I am a big fan of Blackadder and Lord Flashheart, played by Rik Mayall, is probably one of the best characters in the whole series. Here he is in typical pose in Blackadder Goes Forth:
Rik Mayall died suddenly in June 2014 and sadly did not leave a valid Will for his £1.2m estate. On average 40,000 people die each year without a valid Will and in such circumstances their estates are dealt with by the laws of intestacy.
These rules changed in October 2014 – click here to see a flowchart of what happens. I have borrowed this flowchart from Wright Hassall Solicitors (yes, that is a genuine name) and if you die without a Will that is exactly what you leave behind – a right hassle.

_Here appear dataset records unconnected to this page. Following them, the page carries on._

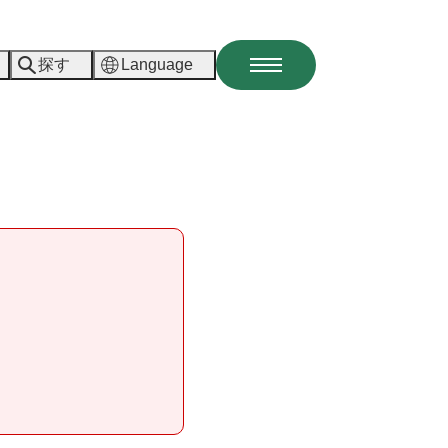
探す
Language
メ
ニ
ュ
ー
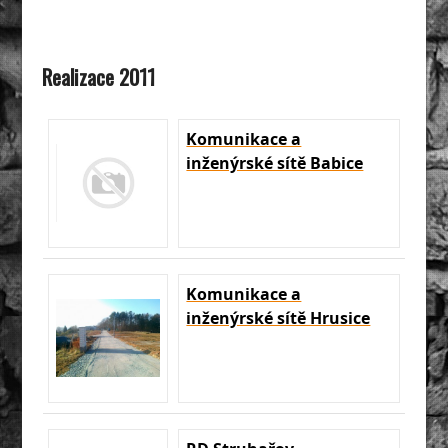
Realizace 2011
Komunikace a
inženýrské sítě Babice
Komunikace a
inženýrské sítě Hrusice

Just because you are married does not mean your surviving spouse will inherit everything. Far from it. As you will see, where a married parent, as per Rik Mayall, dies without a Will, a portion of their assets will go straight to their children, potentially leading to an inheritance tax liability.
Any tax charges could have been entirely avoidable with a Will which could, for example, have stated all assets are left to the surviving spouse.
Driven by my own personal experiences in the last 12 months, at Chatfield we now go through our Financial Fire Drill with clients so that they and their family are thoroughly well prepared in event of 1) death, 2) serious ill health and 3) an investment market crash.
Being thoroughly well prepared for death sounds more morbid than it actually is. It involves more than just having a valid Will and life assurance policies in place. Some of the other questions we ask are: where is the original Will kept? Do the executors know where it is? Do your [adult] children know where it is? If they are minors, do their guardians know what will happen? If you own a business, what do the Articles of Association say should happen on death? Can we have a copy please!
In preparing for serious ill health, firstly this might never happen. However, it involves more than just having an up to date Power of Attorney, critical illness and income protection policies. Similar to above, we ask: How long will your income carry on for? Do the attorneys know where your Power of Attorney is kept? Has it been registered? Do your [adult] children know where it is?
Can we have a copy! And so forth.
Thirdly, investment markets have fallen sharply in the past and I’m sure they will do so again. It’s just that nobody knows when! Some of the aspects we explain are that being prepared for this eventuality means carefully managing and also being aware of your exposure to the equity, bond and property markets and what has happened after previous crashes. You would be surprised how well markets have performed if only you have the patience and discipline to ride out the storm. In fact, a crash is a buying opportunity, but it is difficult to override your feelings at such times.
Have you done a Financial Fire Drill recently?